Disabled Hardware prefetcher's effect not reflected in access time ,not showing any difference in access time

Question

I have disabled h/w prefetcher in my system ( both core2duo and core i7 system). I follow the link to disable it . How do I programmatically disable hardware prefetching?

Also I have disabled gcc optimization with -O0 option while compiling the program. After disabling H/W prefetching I am accessing consecutive sets from cache(by accessing array index which maps to consecutive sets in cache) , but still I am getting same result as before , when H/W prefetching was enabled.

As per my understanding, after seeing stride pattern, H/W prefetcher enabled and it prefetch two consecutive cache lines ( 128 Bytes) from higher cache/main memory and loaded into lower cache.So when a cache line is accessed, there is a miss for the cache line and it is loaded from higher cache, also the next cache line pre-loaded due to H/W prefetcher . So We get higher access time for first cache line as it is loaded from higher level of cache ,but access time for the next cache line is less as it is already in L1 cache due to H/W prefetcher already loaded it.

Now, if H/W prefetcher is disabled, so although there is a stride pattern is detected, the H/W prefetcher will not load next cache lines from higher cache in advance during the access of adjacent previous cache lines, and for the next cache line there will be a miss and it will be loaded from next level of cache and so higher access time for this cache lines is expected.

But, in reality , even after disabling H/W prefetcher I am not getting higher access time for consecutive cache lines, means H/W prefetcher is not disable at all in my machine .

Am I correct?

Also there is L2 streaming prefetcher ( Adjacent cache line )prefetcher , which by default is disabled.(BIT 19 in MSR)

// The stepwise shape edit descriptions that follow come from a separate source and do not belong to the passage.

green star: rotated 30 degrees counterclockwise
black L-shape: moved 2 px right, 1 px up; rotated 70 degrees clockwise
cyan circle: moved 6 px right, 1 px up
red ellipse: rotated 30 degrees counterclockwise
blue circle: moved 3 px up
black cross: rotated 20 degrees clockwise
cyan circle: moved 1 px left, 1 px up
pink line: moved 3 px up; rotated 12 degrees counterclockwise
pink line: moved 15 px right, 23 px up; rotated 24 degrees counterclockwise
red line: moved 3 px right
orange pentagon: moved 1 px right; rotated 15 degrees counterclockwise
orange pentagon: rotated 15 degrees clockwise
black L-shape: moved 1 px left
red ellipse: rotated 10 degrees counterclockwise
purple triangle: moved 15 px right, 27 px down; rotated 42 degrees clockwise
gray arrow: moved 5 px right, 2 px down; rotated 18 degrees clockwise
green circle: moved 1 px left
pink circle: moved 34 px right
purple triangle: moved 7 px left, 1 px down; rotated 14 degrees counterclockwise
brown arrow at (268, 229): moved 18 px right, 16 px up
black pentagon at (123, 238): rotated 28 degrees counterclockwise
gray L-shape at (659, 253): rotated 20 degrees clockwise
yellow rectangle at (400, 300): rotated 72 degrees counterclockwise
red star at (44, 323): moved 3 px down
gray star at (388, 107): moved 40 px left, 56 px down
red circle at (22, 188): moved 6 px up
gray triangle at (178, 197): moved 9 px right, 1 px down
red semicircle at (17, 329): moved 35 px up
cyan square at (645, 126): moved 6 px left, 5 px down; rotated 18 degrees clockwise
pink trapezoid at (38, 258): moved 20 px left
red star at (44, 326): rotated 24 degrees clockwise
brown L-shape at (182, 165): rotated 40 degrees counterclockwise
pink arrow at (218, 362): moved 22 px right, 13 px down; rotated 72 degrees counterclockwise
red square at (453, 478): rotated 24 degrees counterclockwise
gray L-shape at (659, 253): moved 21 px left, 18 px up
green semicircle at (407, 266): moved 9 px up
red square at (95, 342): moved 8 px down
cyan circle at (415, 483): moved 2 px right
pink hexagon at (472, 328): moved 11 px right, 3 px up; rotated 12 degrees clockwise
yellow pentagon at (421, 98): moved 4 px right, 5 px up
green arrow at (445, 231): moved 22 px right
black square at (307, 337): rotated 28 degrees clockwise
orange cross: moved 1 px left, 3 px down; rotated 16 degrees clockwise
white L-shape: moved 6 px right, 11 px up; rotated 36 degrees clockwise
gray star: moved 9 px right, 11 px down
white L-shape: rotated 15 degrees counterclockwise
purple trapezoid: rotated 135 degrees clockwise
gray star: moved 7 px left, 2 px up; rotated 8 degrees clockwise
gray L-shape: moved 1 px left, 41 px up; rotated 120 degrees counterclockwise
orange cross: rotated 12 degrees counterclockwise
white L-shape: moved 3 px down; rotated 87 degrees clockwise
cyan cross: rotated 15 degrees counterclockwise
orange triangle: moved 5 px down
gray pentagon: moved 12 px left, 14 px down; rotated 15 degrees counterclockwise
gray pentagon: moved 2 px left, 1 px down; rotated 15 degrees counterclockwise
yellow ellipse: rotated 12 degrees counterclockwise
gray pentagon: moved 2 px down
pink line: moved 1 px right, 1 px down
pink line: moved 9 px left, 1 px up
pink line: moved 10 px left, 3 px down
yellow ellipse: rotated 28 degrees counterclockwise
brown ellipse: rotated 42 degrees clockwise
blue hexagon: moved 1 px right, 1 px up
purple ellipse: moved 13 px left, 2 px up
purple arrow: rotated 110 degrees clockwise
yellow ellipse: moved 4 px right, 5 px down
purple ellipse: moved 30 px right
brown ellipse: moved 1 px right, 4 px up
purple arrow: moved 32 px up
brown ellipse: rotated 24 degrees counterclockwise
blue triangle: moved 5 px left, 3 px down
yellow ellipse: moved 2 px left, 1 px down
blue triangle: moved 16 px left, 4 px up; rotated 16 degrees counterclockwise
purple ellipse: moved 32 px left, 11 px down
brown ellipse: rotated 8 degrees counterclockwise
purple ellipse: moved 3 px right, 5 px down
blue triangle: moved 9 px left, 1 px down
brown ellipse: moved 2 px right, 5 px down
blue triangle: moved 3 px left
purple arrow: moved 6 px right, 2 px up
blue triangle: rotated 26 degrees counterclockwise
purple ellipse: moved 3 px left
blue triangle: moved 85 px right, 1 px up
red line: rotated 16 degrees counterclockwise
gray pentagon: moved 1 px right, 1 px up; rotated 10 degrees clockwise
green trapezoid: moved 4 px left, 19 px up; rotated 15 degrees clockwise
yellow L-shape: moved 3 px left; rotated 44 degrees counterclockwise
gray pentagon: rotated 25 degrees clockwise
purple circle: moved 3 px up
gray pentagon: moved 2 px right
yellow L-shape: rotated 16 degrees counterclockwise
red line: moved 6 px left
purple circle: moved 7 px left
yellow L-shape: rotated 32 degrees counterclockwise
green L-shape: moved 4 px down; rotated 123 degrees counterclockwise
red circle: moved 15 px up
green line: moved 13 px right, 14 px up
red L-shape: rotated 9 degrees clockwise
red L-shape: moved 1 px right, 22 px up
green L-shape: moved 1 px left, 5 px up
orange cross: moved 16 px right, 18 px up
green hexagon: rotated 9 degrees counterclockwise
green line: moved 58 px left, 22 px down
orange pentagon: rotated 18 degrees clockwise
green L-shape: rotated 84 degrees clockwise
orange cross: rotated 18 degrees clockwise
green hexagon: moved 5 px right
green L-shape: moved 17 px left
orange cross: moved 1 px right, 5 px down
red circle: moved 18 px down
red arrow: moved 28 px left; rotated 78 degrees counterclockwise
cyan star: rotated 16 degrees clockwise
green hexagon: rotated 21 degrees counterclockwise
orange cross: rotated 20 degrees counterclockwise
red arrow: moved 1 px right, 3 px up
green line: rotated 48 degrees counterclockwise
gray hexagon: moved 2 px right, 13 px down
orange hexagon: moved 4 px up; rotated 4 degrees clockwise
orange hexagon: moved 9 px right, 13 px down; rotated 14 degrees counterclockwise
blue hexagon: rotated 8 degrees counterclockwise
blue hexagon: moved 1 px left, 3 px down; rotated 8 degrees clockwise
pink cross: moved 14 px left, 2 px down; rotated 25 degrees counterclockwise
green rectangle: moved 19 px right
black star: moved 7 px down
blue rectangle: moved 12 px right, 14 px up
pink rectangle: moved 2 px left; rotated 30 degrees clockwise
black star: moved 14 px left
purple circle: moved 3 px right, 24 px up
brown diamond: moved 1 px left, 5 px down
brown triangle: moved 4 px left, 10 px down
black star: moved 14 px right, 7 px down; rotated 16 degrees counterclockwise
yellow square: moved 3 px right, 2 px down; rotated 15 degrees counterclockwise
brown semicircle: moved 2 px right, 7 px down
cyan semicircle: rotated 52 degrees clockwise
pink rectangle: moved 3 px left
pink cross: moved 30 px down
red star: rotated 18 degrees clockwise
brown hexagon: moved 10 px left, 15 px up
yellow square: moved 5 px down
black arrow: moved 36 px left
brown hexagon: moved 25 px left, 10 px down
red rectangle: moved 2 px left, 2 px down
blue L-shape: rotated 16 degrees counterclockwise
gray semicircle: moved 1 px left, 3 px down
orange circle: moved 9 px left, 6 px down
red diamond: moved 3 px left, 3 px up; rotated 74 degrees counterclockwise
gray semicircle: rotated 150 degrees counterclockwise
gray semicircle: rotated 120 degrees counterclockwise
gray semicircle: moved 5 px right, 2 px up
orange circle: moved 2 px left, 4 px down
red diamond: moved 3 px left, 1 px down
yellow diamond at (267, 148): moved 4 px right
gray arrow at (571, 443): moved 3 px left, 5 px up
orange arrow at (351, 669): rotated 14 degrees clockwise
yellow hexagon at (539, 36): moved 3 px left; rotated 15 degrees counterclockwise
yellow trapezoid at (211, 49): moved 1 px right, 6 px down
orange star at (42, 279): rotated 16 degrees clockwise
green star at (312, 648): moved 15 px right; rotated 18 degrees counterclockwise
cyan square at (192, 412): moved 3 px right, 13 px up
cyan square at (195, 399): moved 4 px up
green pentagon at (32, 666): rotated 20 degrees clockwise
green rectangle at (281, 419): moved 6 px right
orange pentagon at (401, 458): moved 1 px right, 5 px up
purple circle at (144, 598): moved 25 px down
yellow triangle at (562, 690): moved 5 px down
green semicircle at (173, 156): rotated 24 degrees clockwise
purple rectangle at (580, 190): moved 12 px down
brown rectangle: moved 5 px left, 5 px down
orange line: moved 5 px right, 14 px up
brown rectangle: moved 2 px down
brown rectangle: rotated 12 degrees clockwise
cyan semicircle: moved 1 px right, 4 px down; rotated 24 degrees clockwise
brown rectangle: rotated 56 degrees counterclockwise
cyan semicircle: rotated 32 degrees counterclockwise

How To check H/W prefetcher is disabled or not ? Is there any way to check whether H/W prefetcher is disabled ot not ?

Here is my code

#include 
#include
#include
#include
#include 
#include 
#include 
int main()
{
int cacheArray[10000],temp;
int i, block = 12;
unsigned long t1,t2,total;
struct timespec tim1,tim2;

for(i=0;i<5;i++)
{
clock_gettime(CLOCK_REALTIME, &tim1);
temp = cacheArray[block*16];
clock_gettime(CLOCK_REALTIME, &tim2);

t1=tim1.tv_sec*1000000000+(tim1.tv_nsec);
t2=tim2.tv_sec*1000000000+(tim2.tv_nsec);
total = t2 - t1;
printf("Accessing %d th block took %lu nanosec 
", block, total);
block =block + 1;
clock_gettime(CLOCK_REALTIME, &tim1);
temp = cacheArray[block*16];
clock_gettime(CLOCK_REALTIME, &tim2);
t1=tim1.tv_sec*1000000000+(tim1.tv_nsec);
t2=tim2.tv_sec*1000000000+(tim2.tv_nsec);
total = t2 - t1;
printf("Accessing %d th block took %lu nanosec 
", block, total);
block = block + 20;
}
}

Here is my sample output :

Accessing 12 th block took 137 nanosec 
Accessing 13 th block took 54 nanosec 
Accessing 33 th block took 39 nanosec 
Accessing 34 th block took 37 nanosec 
Accessing 54 th block took 687 nanosec 
Accessing 55 th block took 93 nanosec 
Accessing 75 th block took 108 nanosec 
Accessing 76 th block took 107 nanosec 
Accessing 96 th block took 109 nanosec 
Accessing 97 th block took 106 nanosec

I am expecting same/higher access time for consecutive cache lines/blocks. Why the next cache block/line is loaded into cache although H/W prefetcher is disabled , so theoretically next cache lines must not be loaded into cache in advance when they are not accessed.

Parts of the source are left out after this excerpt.